In that moment, his mother comes in and hears what he is saying. "Leroy, what are you doing? Why are you saying that?"
Little Leroy answered, "I'm doing my math homework, Mom."
She said, "And is that what your teacher taught you?"
"Yes," he replied.
The next day, the mother, worried about the education her son is receiving, goes to Little Leroy's school to talk to the teacher. The mother said to his math teacher, "I would like to know what you are teaching my son in math?"
The teacher replied, "Right now, we are learning addition problems."
Little Leroy's mother asked, "And are you teaching them to say two plus two, that son of a b!tch is four?"

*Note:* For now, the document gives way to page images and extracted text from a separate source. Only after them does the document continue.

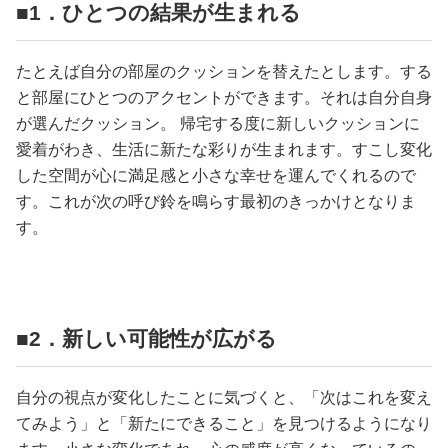
■1．ひとつの結果が生まれる
たとえば自分の部屋のクッションを替えたとします。する
と部屋にひとつのアクセントができます。それは自分自身
が選んだクッション。 帰宅する度に新しいクッションに
愛着がわき、生活に新たな彩りが生まれます。すこし変化
した空間が心に満足感と小さな幸せを運んでくれるので
す。これが次の呼び鈴を鳴らす最初のきっかけとなりま
す。
■2．新しい可能性が広がる
自分の視点が変化したことに気づくと、「次はこれを変え
てみよう」と「新たにできること」を見つけるようになり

When the teacher stopped laughing she replied, "Not at all! What I taught them was two plus two, THE SUM OF WHICH IS four."

THE TOP 6 SIGNS YOUR CHILD'S TEACHER IS EXPERIENCING BURNOUT
Spelling test words: "Go," "Home," "Already."
She spends an inordinate amount of every parent-teacher conference extolling the virtues of home-schooling.
Lately, all the math homework has involved calculating how long it will take Teacher A on Flight 201 out of Boston to reach Maui.
"Because the scalpel method is much too slow, we're going to speed up the frog dissection with this blender."
You hear your kindergartner singing, "A-B-C-D, E-whatever, whatever...."
Your son comes home with a report card comment that reads, "Johnny is a snot-nosed brat, just like the other 23 losers in his class!"